2º Domingo da Quaresma
Resistir às tentações é, no fundo e como vimos no passado domingo, recusar a autonomia e a autodeterminação de que tanto gostamos, para reconhecer Deus como o único senhor absoluto da nossa vida, aceitando deixar-se guiar e conduzir por Ele.
Foi isso que aconteceu com Abraão, o qual se tornou, assim, o nosso ‘pai na fé’, o tronco comum para os crentes de três grandes religiões: judeus, católicos e muçulmanos.
A fé aparece-nos, assim, não como uma crença indefinida, incolor e inodora num ser superior, mas como a obediência pronta à sua vontade, mesmo em relação àquilo que nos possa ser mais querido: “deixa a tua terra, a tua família e a casa de teus pais”. João Paulo II definiu-a com estas palavras: “acreditar é ‘abandonar-se’ à própria verdade da palavra de Deus vivo, sabendo e reconhecendo humildemente ‘quão insondáveis são os seus desígnios e imperscrutáveis os seus caminhos”. Em troca, o Senhor não só nos garante a sua bênção, mas também que nos tornaremos fonte de bênção para todos: “por ti serão abençoadas todas as nações da terra”.
Cristo, transfigurando-se no alto do monte Tabor, é-nos apresentado como o modelo a escutar e a seguir, porque plenamente obediente à vontade de Deus. A recomendação feita aos privilegiados Pedro, Tiago e João de nada dizerem daquilo que presenciaram, tem mais a ver com a sua correta compreensão do que com qualquer segredo caprichoso. É que o caminho para alcançar a sua glorificação definitiva vai passar obrigatoriamente pela paixão e morte na cruz. Aliás, a conversa de Jesus com Moisés e Elias e o convite de S. Paulo – “sofre comigo por causa do Evangelho” – mostram-nos bem que a fé não é uma caminhada por sobre as nuvens, num mundo cor-de-rosa, mas uma travessia pelo tormentoso mar do sofrimento e da dor.

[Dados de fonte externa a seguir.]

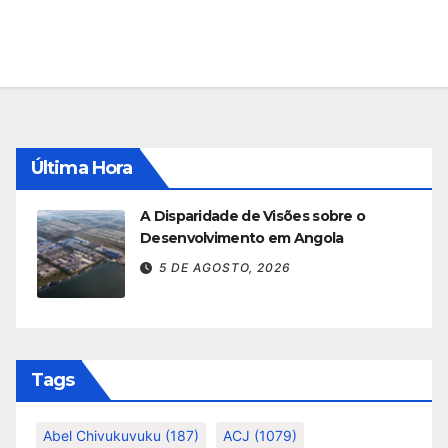
Última Hora
A Disparidade de Visões sobre o
Desenvolvimento em Angola
5 DE AGOSTO, 2026
Tags
Abel Chivukuvuku
(187)
ACJ
(1079)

Até onde é que vai a minha fé? Em que medida resulta ela da escuta atenta e frequente da Palavra de Deus? Que espécie de transfigurações provoca ela na minha vida? Eis algumas das questões que não deveríamos evitar ou iludir durante este tempo de Quaresma! É por aqui que poderemos fazer da nossa fé o ‘caminho novo’ para a nossa vida e concretizar o símbolo da veste branca no nosso batismo: “agora és nova criatura e estás revestido/a de Cristo”.